One of Dr. McDaniel's tasks was to check the bomb's radiation levels every few hours, from atop a 100-foot metal tower.

"During the evening, a misting rain had been falling," he recalled later, "and by the time I started up [the tower], there were thunderstorms playing around the site with frequent flashes of lightning followed by rolling thunder. With considerable fear and trepidation, I made the trip to the top and returned safely, heaving a sigh of relief."

He was the last man to touch the bomb before it was detonated at 5:29:45 a.m.

Dr. McDaniel recalled that he and his colleagues "stared intently into the darkness. Then came the last-minute countdown. ... Finally, the brilliant flash of an ever-growing sphere was followed by the billowing flame of an orange ball rising above the plain."

Within a month, bombs were dropped on Hiroshima and Nagasaki, and the Japanese surrendered.

After the war, Dr. McDaniel joined the faculty at Cornell.

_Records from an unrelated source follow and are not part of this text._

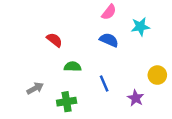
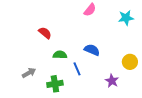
cyan star: (140, 27) -> (126, 18), moved
blue semicircle: (109, 40) -> (92, 50), moved
blue line: (104, 84) -> (77, 69), moved

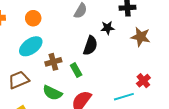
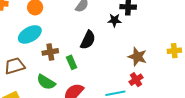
black star: (108, 28) -> (114, 20), moved
brown star: (141, 37) -> (137, 57), moved

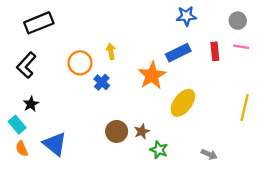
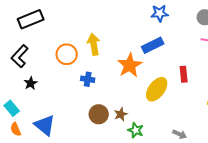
yellow arrow: (111, 51) -> (94, 44), size x1.5
red rectangle: (215, 51) -> (184, 74), moved
blue cross: (102, 82) -> (88, 79), moved, turned -32
black star: (31, 104) -> (31, 83), moved

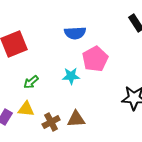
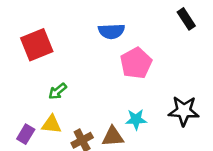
cyan star: (71, 76) -> (136, 119), moved

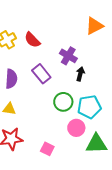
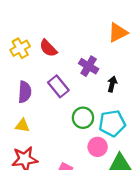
black arrow: (80, 74) -> (112, 84), moved

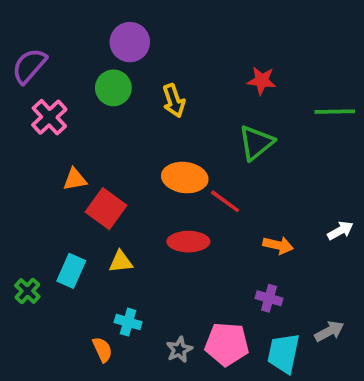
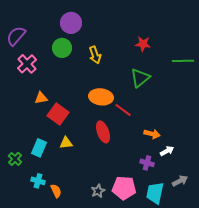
white arrow: (340, 231) -> (167, 151), moved
red ellipse: (188, 242) -> (103, 132), turned 70
cyan cross: (128, 322) -> (38, 181), moved

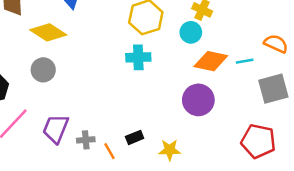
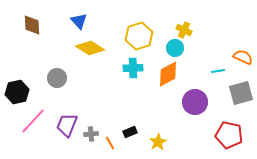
yellow diamond: (48, 32) -> (90, 48), moved
orange diamond: (211, 61) -> (168, 74), moved, turned -40
purple circle: (198, 100) -> (195, 102), moved
yellow star: (170, 150) -> (158, 142), turned -30

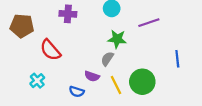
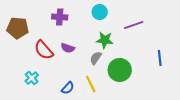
purple semicircle: (92, 76) -> (68, 48), moved
green circle: (142, 82) -> (120, 70), moved
yellow line: (116, 85) -> (91, 84), moved
blue semicircle: (77, 92) -> (68, 88), turned -64

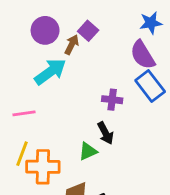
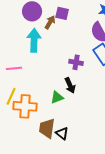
purple square: (88, 31) -> (62, 13), turned -32
cyan arrow: (50, 72) -> (34, 40), turned -55

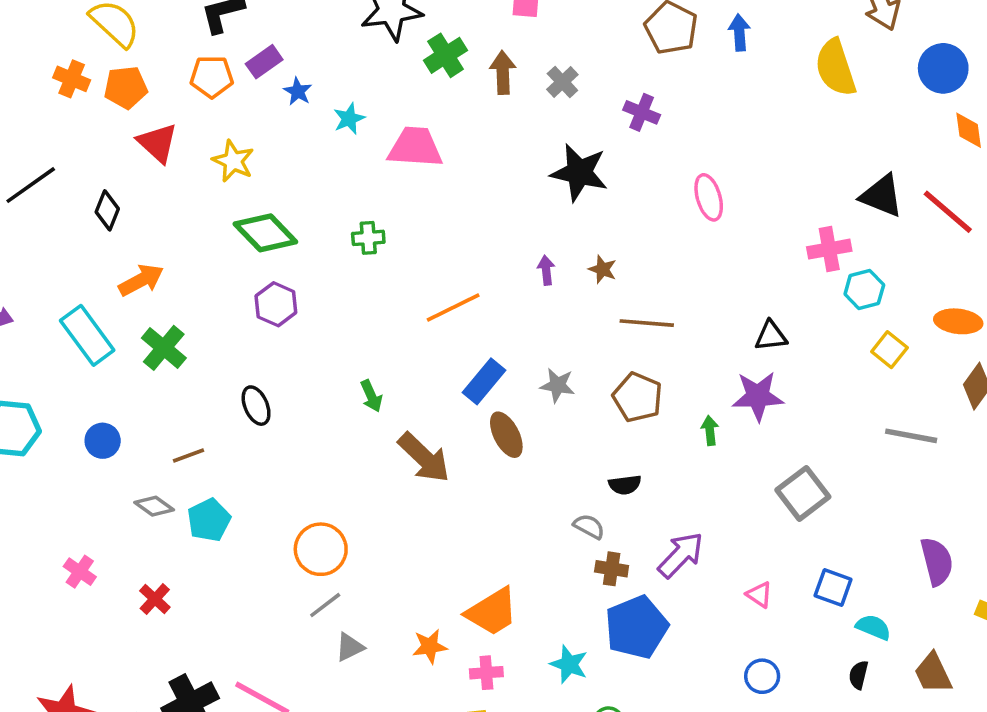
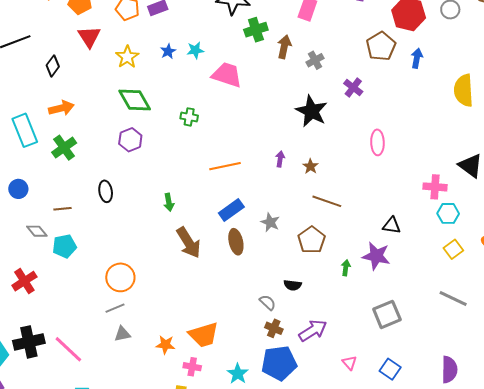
blue star: (298, 91) -> (168, 51), moved
red cross: (155, 599) -> (24, 281), size x1.4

E. Lee Cheeseman, 88, who played a central role in developing and testing atomic bombs in the 1940s and missiles carrying nuclear warheads in the 1950s, died May 14 in Bellevue, Wash.

Mr. Cheeseman was assigned to A-bomb tests as a Navy engineer after missing a chance to work on the Manhattan Project.

He enlisted in the Navy as an engineer after earning a degree at the University of Texas and turned down a Manhattan Project job because officials would not tell him enough about the top-secret project to develop the first A-bomb.

Mr. Cheeseman was in charge of instrumentation for Operation Crossroads, the A-bomb testing at Bikini Atoll, in 1946, and later was chief of A-bomb production at Los Alamos Labs in New Mexico.

In 1950, Mr. Cheeseman was hired by Hughes Aircraft to develop missile and radar projects in Culver City, Calif. Three years later, he took a job with the Boeing Co., where his projects included the Bomarc and Minuteman missiles, supersonic transport and 747 jetliner.

John Gorton, 90, a former Australian prime minister who voted himself out of office, died of pneumonia Sunday in Canberra.

Mr. Gorton was elected to the Australian Senate in 1949, promoted to the Cabinet in 1958 and served as government leader in the Senate. He became prime minister and leader of the Liberal Party on Jan. 10, 1968, a month after Prime Minister Harold Holt mysteriously disappeared while swimming at a Melbourne beach.

Mr. Gorton's breezy style made him popular with voters but also made him some powerful enemies, including members of his own party and the government bureaucracy as well as Australia's most powerful media baron, Sir Frank Packer.

In 1971, Defense Minister Malcolm Fraser - a future prime minister - resigned in disgust at Mr. Gorton's leadership, sparking a challenge. When the ballot among Liberal lawmakers split 33-33, Mr. Gorton used his ballot to vote himself out of the party leadership and prime minister's office.